Print only the closing part of the entries. It starts at the line containing "The product performance" and includes the final line, exactly as written.

--

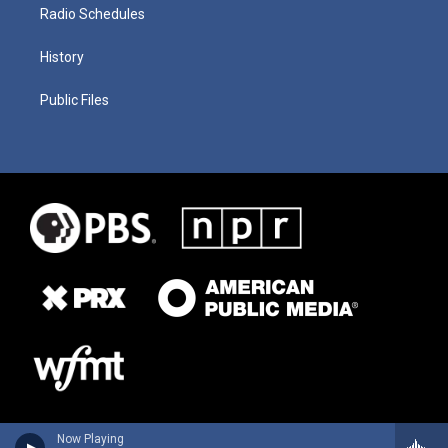
Radio Schedules
History
Public Files
Now Playing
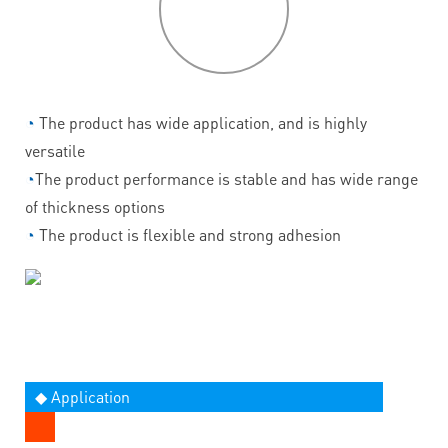
features
◔
The product has wide application, and is highly
versatile
◔
The product performance is stable and has wide range
of thickness options
◔
The product is flexible and strong adhesion
◆ Application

--

> **Task solution**
The product performance is stable and has wide range
of thickness options
◔
The product is flexible and strong adhesion
◆ Application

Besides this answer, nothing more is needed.